Dataset entries:
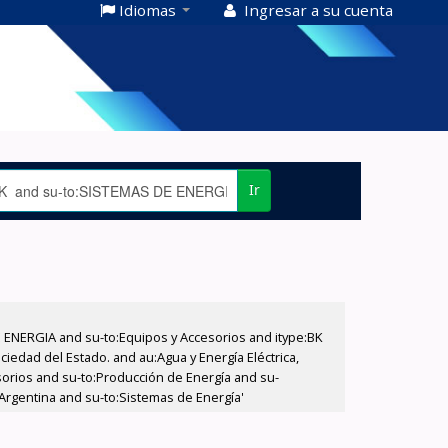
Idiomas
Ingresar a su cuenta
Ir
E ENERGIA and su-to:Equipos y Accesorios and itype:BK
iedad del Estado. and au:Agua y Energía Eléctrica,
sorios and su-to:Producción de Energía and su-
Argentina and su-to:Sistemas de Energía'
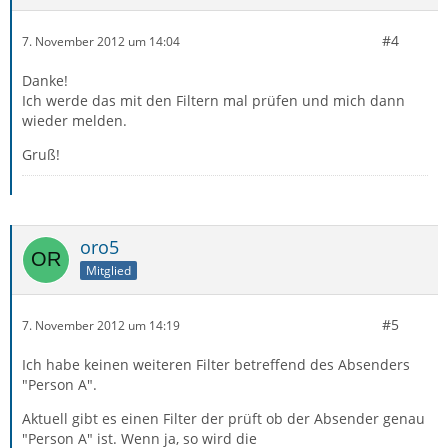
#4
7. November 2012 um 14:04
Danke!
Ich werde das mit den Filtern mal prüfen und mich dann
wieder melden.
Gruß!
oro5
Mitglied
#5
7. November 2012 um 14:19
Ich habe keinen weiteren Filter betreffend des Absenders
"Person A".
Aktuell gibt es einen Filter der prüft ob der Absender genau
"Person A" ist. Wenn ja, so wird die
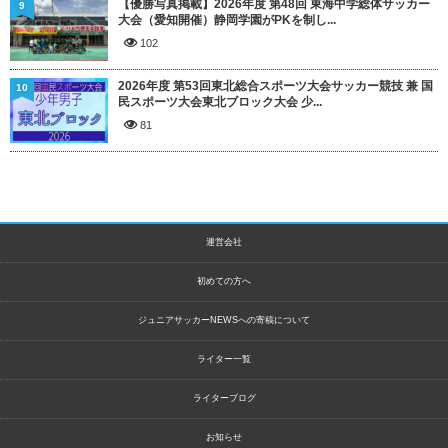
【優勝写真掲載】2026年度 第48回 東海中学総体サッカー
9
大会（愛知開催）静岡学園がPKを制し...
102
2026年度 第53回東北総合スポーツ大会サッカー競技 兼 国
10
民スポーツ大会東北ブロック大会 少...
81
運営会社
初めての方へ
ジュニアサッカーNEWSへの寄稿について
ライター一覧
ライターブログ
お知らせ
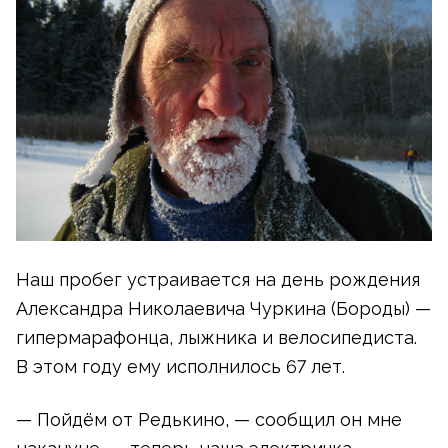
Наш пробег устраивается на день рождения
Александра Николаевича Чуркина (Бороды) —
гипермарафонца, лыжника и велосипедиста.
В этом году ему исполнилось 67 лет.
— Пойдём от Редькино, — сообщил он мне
...
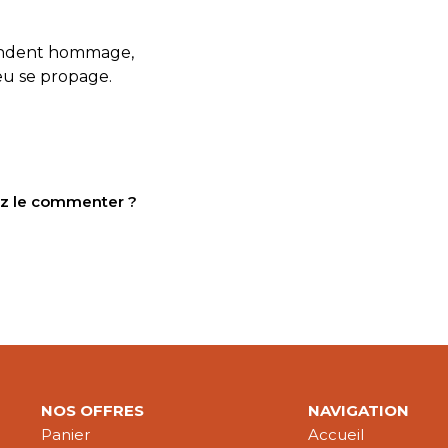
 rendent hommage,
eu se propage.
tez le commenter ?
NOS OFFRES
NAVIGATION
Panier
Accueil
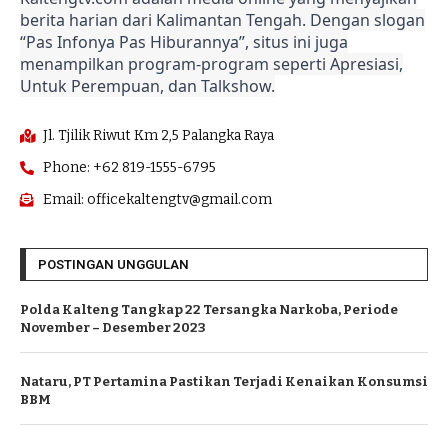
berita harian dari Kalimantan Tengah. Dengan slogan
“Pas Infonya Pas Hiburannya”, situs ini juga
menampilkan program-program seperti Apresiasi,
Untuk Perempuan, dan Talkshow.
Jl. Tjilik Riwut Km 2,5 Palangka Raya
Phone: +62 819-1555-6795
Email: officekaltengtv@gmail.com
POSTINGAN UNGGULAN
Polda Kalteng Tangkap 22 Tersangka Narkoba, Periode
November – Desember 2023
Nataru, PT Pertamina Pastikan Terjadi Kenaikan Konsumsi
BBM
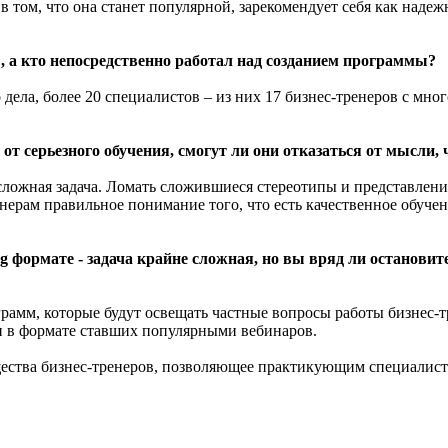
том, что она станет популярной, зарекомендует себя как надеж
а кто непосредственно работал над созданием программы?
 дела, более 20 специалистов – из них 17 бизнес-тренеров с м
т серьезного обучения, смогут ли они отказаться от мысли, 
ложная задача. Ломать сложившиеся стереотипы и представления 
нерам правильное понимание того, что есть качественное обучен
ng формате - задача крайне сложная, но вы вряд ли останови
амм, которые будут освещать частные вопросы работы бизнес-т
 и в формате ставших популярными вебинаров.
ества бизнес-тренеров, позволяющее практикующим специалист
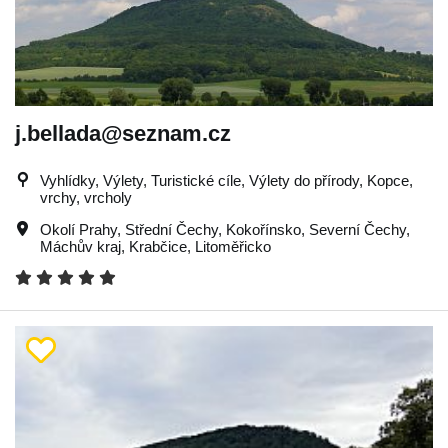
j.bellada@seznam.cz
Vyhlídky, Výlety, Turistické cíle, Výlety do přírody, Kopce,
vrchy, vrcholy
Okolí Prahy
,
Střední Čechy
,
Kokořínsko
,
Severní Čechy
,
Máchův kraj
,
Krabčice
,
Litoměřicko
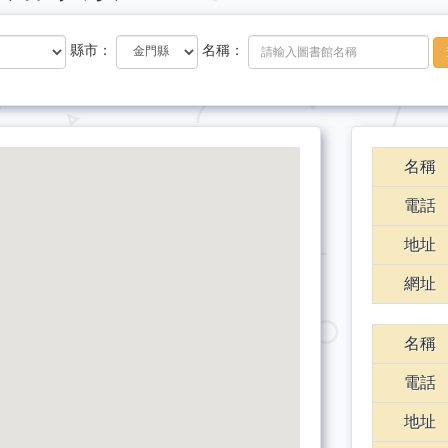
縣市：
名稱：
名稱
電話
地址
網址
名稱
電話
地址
...
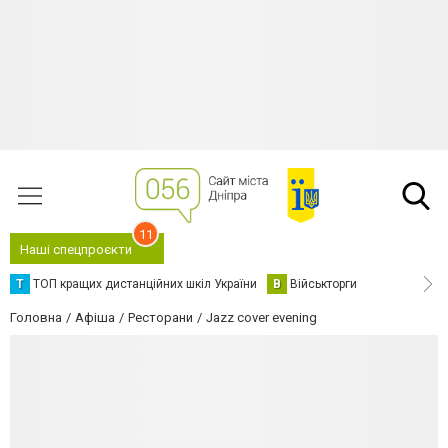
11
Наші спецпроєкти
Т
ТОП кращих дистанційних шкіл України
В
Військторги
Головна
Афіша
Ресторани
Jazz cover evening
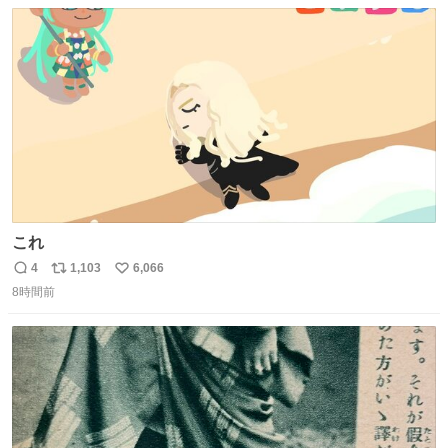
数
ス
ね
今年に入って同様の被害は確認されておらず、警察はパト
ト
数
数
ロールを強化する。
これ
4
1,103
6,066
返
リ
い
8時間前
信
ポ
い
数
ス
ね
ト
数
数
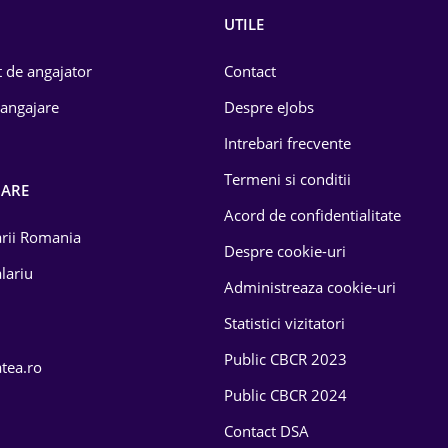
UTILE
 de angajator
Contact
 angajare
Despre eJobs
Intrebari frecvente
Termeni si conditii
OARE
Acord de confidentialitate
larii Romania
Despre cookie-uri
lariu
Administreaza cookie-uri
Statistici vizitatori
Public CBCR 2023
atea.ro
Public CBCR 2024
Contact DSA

_DIRECTIONS_
Find every line in the records above that holds the word "November", and copy each one.

_TASK RESULT_
7. November 2012 um 14:04
7. November 2012 um 14:19
November – Desember 2023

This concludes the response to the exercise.